#### What do you think about this approach for solving a particular type of math problem?

The psychologist Dan Kahneman talks about what he calls System 1 and System 2 thinking. System 1 is intuitive and quick and System 2 is more thoughtful but slower.

One example he gives of System 1 taking over is the following problem. A bat and ball together cost $1.10. If the bat costs a dollar more, what is the price of the ball? Kahneman says that the answer that most people come to immediately is that the ball costs 10 cents. Many will give the answer without even testing it, which would show immediately that it is wrong. Ten cents + $1.10 is $1.20, not $1.10.

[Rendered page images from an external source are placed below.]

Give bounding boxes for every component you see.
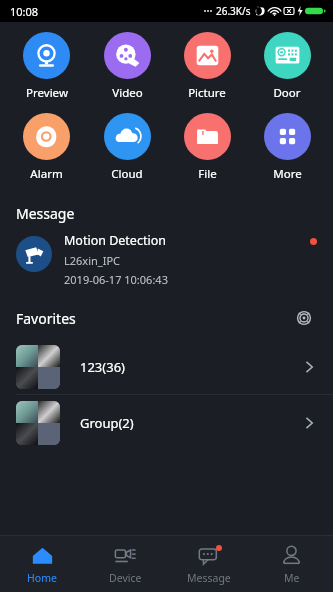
staticText: 26.3K/s [216,4,251,18]
button[interactable]: Device [84,536,167,592]
button[interactable]: File [167,109,247,186]
staticText: 10:08 [10,4,39,19]
button[interactable]: Home [0,536,84,592]
button[interactable]: Message [167,536,250,592]
staticText: Message [16,204,75,223]
button[interactable]: 123(36) [0,339,333,394]
staticText: Cloud [111,166,143,182]
button[interactable]: Favorites settings [291,305,317,331]
button[interactable]: Cloud [87,109,167,186]
staticText: Home [27,571,57,585]
staticText: Group(2) [80,414,301,432]
staticText: Message [187,571,231,585]
staticText: 2019-06-17 10:06:43 [64,272,168,287]
staticText: More [273,166,302,182]
staticText: 123(36) [80,358,301,376]
staticText: Device [109,571,142,585]
button[interactable]: More [247,109,327,186]
button[interactable]: Group(2) [0,395,333,450]
button[interactable]: Alarm [6,109,87,186]
staticText: Video [112,85,143,101]
button[interactable]: Video [87,28,167,105]
button[interactable]: Preview [6,28,87,105]
staticText: Alarm [30,166,63,182]
button[interactable]: Picture [167,28,247,105]
button[interactable]: Door [247,28,327,105]
staticText: L26xin_IPC [64,253,121,268]
staticText: File [198,166,217,182]
staticText: Me [284,571,300,585]
staticText: Motion Detection [64,232,166,249]
staticText: Door [273,85,301,101]
staticText: Preview [26,85,68,101]
button[interactable]: Me [250,536,333,592]
button[interactable]: Motion Detection [0,230,333,293]
staticText: Picture [188,85,226,101]
staticText: Favorites [16,309,76,328]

The problem is easily solved with elementary algebra, but is there an intuitive non-algebraic approach? Suppose we start with both items being the same price, 55 cents. If we add an amount to the first and subtract the same amount from the second, the total will remain $1.10. Furthermore, the difference between the two prices will be twice the amount added and subtracted. Therefore, if the common amount is 50 cents, we will end up with a difference of $1. So the ball costs 55 cents minus 50 cents equals 5 cents.

This type of calculation comes up a lot when you hear about voting. If one person gets 5% more of the vote than the other person, how much of the vote did they each get. We start with 50% each and add and subtract 5/2% = 2.5% to get 52.5% and 47.5%.